Ely’s elected officials deserve a raise

It’s never easy to talk about raising your own pay, especially when you’re an elected official.
But delicate as it can be, especially in an election year, the discussion at Tuesday’s Ely City Council study session was long overdue.
Council salaries haven’t been raised since 1986 and it’s high time for an increase. School board members in Ely should have the same conversation as well.
Let’s start at City Hall, where the council salary of $400 per month and the mayoral monthly stipend of $425 have remained the same for three decades.
If adjustments had been made for inflation, the current stipends would be about $870 for council and $925 for mayor.
Outgoing mayor Ross Petersen suggested this week that salaries be set at $500 and $600, but we don’t think the mayor is going far enough.
Nobody, not city employees or anyone else, is working under a 1986 pay scale and council members in Ely shouldn’t be expected to make such a sacrifice.
If anything, since the time council stipends were last increased, the demands of the job have become heavier.
In addition to a pair of regular monthly business meetings, council members take part in a monthly study session and serve on several committees.
Not to mention research, fielding constituents’ phone calls, e-mails and stops on the street, and the job can be consuming.
The expectations are even higher for the mayor, who serves as the titular head of city government, serves in a ceremonial role at many functions and is generally the first point of contact for the council.
A better pay scale may also make the job more attractive to those pondering a run for city office.
It’s unfortunate the charter was changed to put council pay in the hands of Ely voters, which in essence creates another obstacle and can lead to council compensation becoming an issue in city elections.
Maybe that’s one reason the status quo has reigned for so long, but we urge the council to move forward with a pay raise, beyond what was suggested this week.

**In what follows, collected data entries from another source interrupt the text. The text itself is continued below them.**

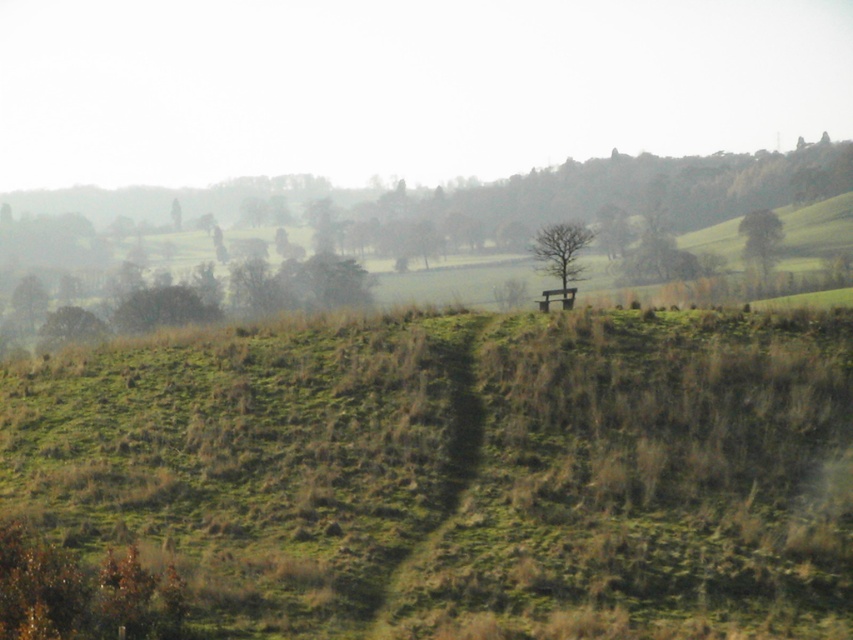 You are a hiker standing at the bottom of the green grassy hill at upper center. You see the green leafy tree at upper right in the distance. Which object is taller?

The green leafy tree at upper right is taller than the green grassy hill at upper center according to the description.

You are standing on the hill in the foreground and want to walk towards the midground. Which direction should you head to first reach the green grassy tree at left before the bare wood tree at center?

You should head to the left because the green grassy tree at left is positioned to the left of the bare wood tree at center, so it will come first in that direction.

Where is the bare wood tree at center located in the image?

The bare wood tree at center is located at point [560,257]. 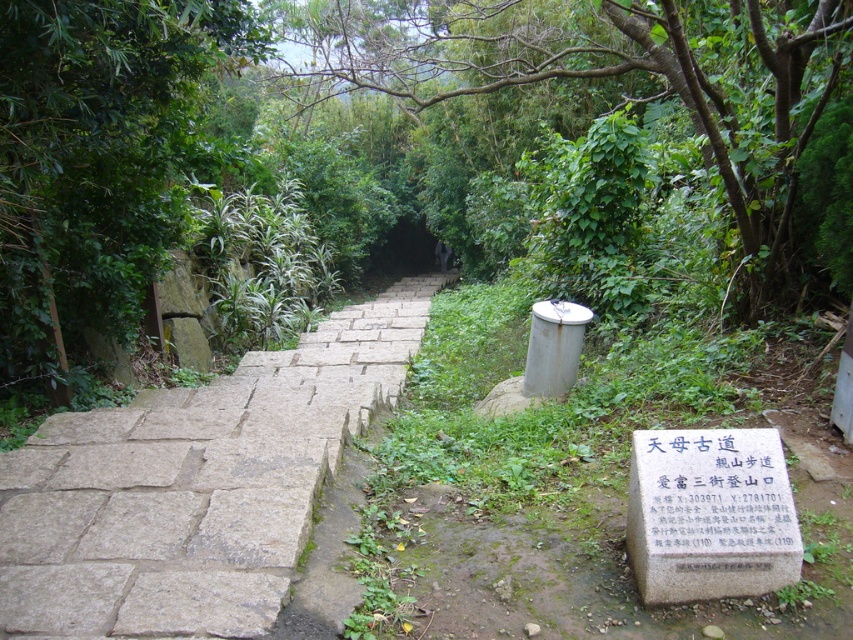 Based on the photo, does green leafy tree at left appear under white stone sign at lower right?

Actually, green leafy tree at left is above white stone sign at lower right.

Between green leafy tree at left and white stone sign at lower right, which one appears on the right side from the viewer's perspective?

white stone sign at lower right

The image size is (853, 640). What are the coordinates of `green leafy tree at left` in the screenshot? It's located at (99, 161).

Does green leafy tree at center appear on the left side of white stone sign at lower right?

Indeed, green leafy tree at center is positioned on the left side of white stone sign at lower right.

Is point (627, 13) closer to viewer compared to point (781, 561)?

No, it is not.

Is point (440, 204) more distant than point (769, 433)?

That is True.

This screenshot has width=853, height=640. What are the coordinates of `green leafy tree at center` in the screenshot? It's located at (607, 77).

Can you confirm if gray stone steps at center is positioned above white stone sign at lower right?

Indeed, gray stone steps at center is positioned over white stone sign at lower right.

Can you confirm if gray stone steps at center is positioned to the left of white stone sign at lower right?

Yes, gray stone steps at center is to the left of white stone sign at lower right.

Locate an element on the screen. The width and height of the screenshot is (853, 640). gray stone steps at center is located at coordinates (195, 484). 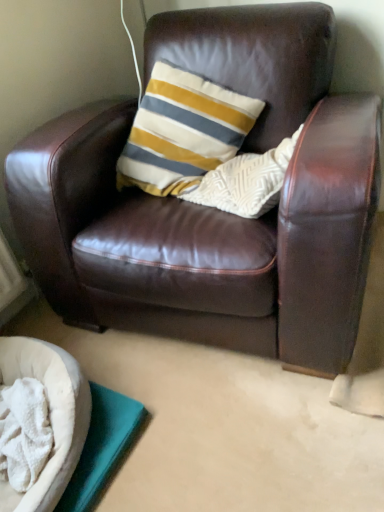 Question: Is brown leather chair at center looking in the opposite direction of white soft dog bed at lower left?

Choices:
 (A) no
 (B) yes

Answer: (A)

Question: Can you confirm if brown leather chair at center is shorter than white soft dog bed at lower left?

Choices:
 (A) yes
 (B) no

Answer: (B)

Question: Does brown leather chair at center have a greater height compared to white soft dog bed at lower left?

Choices:
 (A) no
 (B) yes

Answer: (B)

Question: Is brown leather chair at center further to the viewer compared to white soft dog bed at lower left?

Choices:
 (A) yes
 (B) no

Answer: (B)

Question: From the image's perspective, is brown leather chair at center below white soft dog bed at lower left?

Choices:
 (A) no
 (B) yes

Answer: (A)

Question: From a real-world perspective, is brown leather chair at center under white soft dog bed at lower left?

Choices:
 (A) yes
 (B) no

Answer: (B)

Question: From the image's perspective, is white soft dog bed at lower left beneath brown leather chair at center?

Choices:
 (A) yes
 (B) no

Answer: (A)

Question: Is white soft dog bed at lower left not near brown leather chair at center?

Choices:
 (A) no
 (B) yes

Answer: (A)

Question: From a real-world perspective, is white soft dog bed at lower left on top of brown leather chair at center?

Choices:
 (A) yes
 (B) no

Answer: (B)

Question: Is white soft dog bed at lower left completely or partially outside of brown leather chair at center?

Choices:
 (A) yes
 (B) no

Answer: (A)

Question: Could you tell me if white soft dog bed at lower left is facing brown leather chair at center?

Choices:
 (A) no
 (B) yes

Answer: (A)

Question: From a real-world perspective, is white soft dog bed at lower left below brown leather chair at center?

Choices:
 (A) yes
 (B) no

Answer: (A)

Question: Considering the relative positions of brown leather chair at center and white soft dog bed at lower left in the image provided, is brown leather chair at center to the left or to the right of white soft dog bed at lower left?

Choices:
 (A) right
 (B) left

Answer: (A) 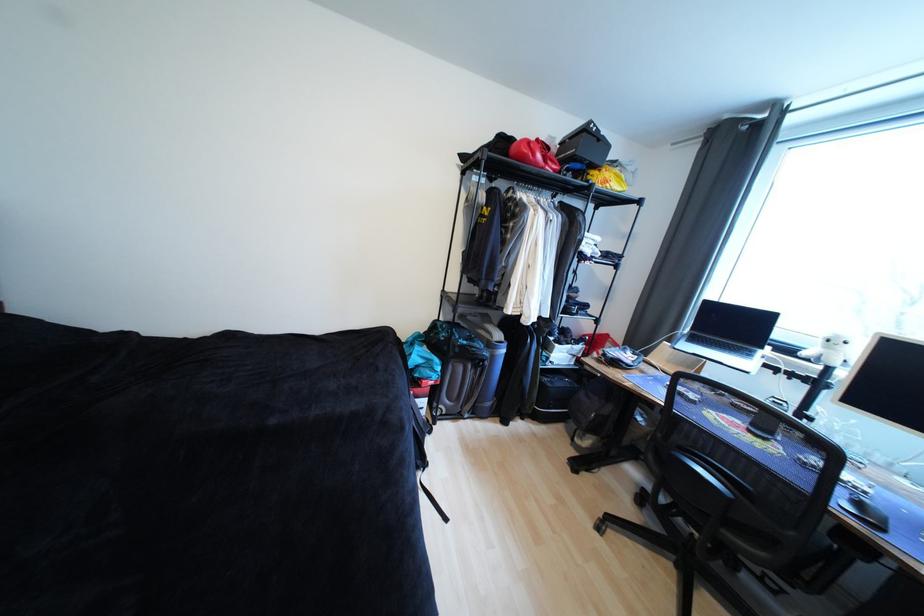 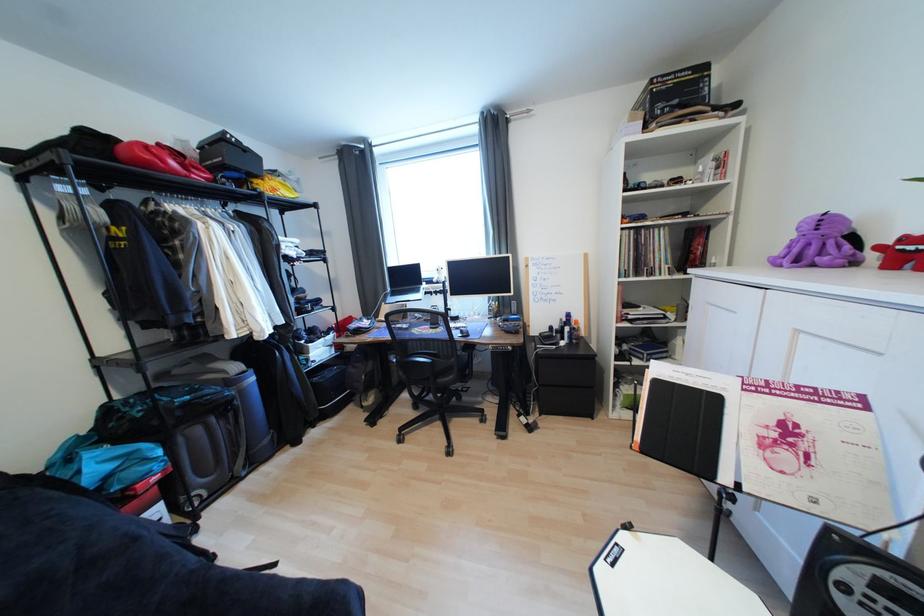 Question: The images are taken continuously from a first-person perspective. In which direction is your viewpoint rotating?

Choices:
 (A) Left
 (B) Right
 (C) Up
 (D) Down

Answer: (B) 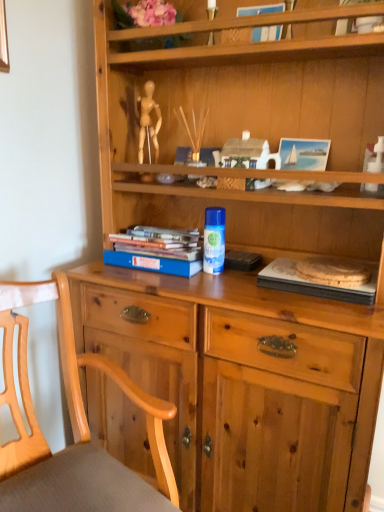 Question: Considering the relative positions of wooden chair at lower left and hardcover books at left, which ranks as the 1th paperback book in left-to-right order, in the image provided, is wooden chair at lower left to the left or to the right of hardcover books at left, which ranks as the 1th paperback book in left-to-right order,?

Choices:
 (A) right
 (B) left

Answer: (B)

Question: Is wooden chair at lower left spatially inside hardcover books at left, acting as the 2th paperback book starting from the right, or outside of it?

Choices:
 (A) inside
 (B) outside

Answer: (B)

Question: Estimate the real-world distances between objects in this image. Which object is closer to the blue hardcover book at upper center?

Choices:
 (A) wooden textured book at lower right, arranged as the second paperback book when viewed from the left
 (B) wooden chair at lower left
 (C) white plastic toy at upper right
 (D) hardcover books at left, acting as the 2th paperback book starting from the right

Answer: (C)

Question: Which object is the closest to the hardcover books at left, acting as the 2th paperback book starting from the right?

Choices:
 (A) wooden textured book at lower right, arranged as the second paperback book when viewed from the left
 (B) blue hardcover book at upper center
 (C) wooden chair at lower left
 (D) white plastic toy at upper right

Answer: (A) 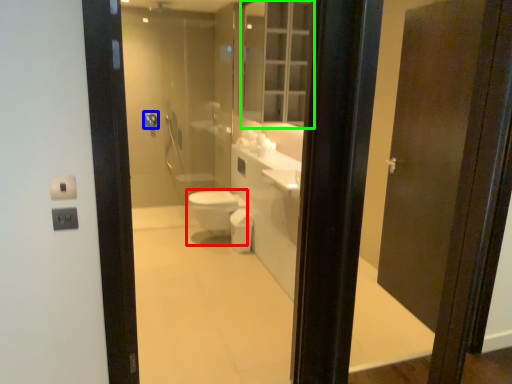 Question: Which object is positioned closest to bidet (highlighted by a red box)? Select from towel bar (highlighted by a blue box) and medicine cabinet (highlighted by a green box).

Choices:
 (A) towel bar
 (B) medicine cabinet

Answer: (B) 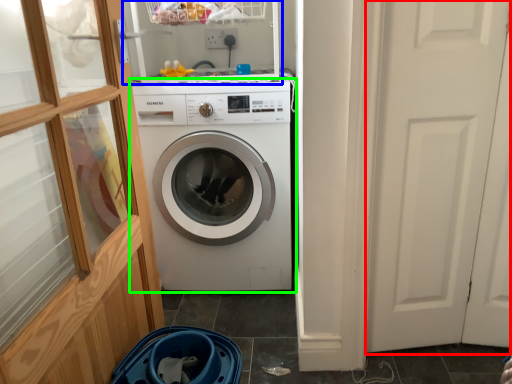 Question: Based on their relative distances, which object is nearer to screen door (highlighted by a red box)? Choose from shelf (highlighted by a blue box) and washing machine (highlighted by a green box).

Choices:
 (A) shelf
 (B) washing machine

Answer: (B) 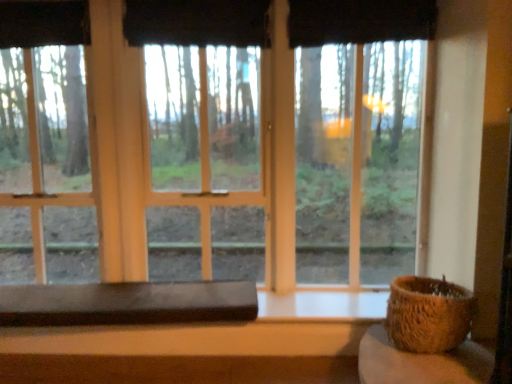 Question: Is brown woven basket at right wider than transparent glass window at center?

Choices:
 (A) yes
 (B) no

Answer: (A)

Question: Is the position of brown woven basket at right less distant than that of transparent glass window at center?

Choices:
 (A) yes
 (B) no

Answer: (A)

Question: Does brown woven basket at right have a larger size compared to transparent glass window at center?

Choices:
 (A) yes
 (B) no

Answer: (B)

Question: Could you tell me if brown woven basket at right is facing transparent glass window at center?

Choices:
 (A) yes
 (B) no

Answer: (B)

Question: Considering the relative positions of brown woven basket at right and transparent glass window at center in the image provided, is brown woven basket at right to the right of transparent glass window at center from the viewer's perspective?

The same holds true on the campus of the Ely School District, where the board chairman receives a monthly stipend of $200 per month while the rest of the board gets $150.
These six people oversee an annual budget of $7 million or so and - like the city council - have been paid the same for years if not decades.
It’s easy to rely on hyperbole and make statements that elected officials operate strictly for public service and that pay raises are not needed or that compensation isn’t necessary at all.
But the reality is elected officials have bills to pay and obligations to meet like anyone else, and that a good job requires hours of research and time commitment each week and is worthy of fair compensation.
Pay raises for Ely’s elected officials are warranted and shouldn’t be delayed, and voters in Ely needn’t have any qualms about supporting an increase if it goes to the ballot this fall.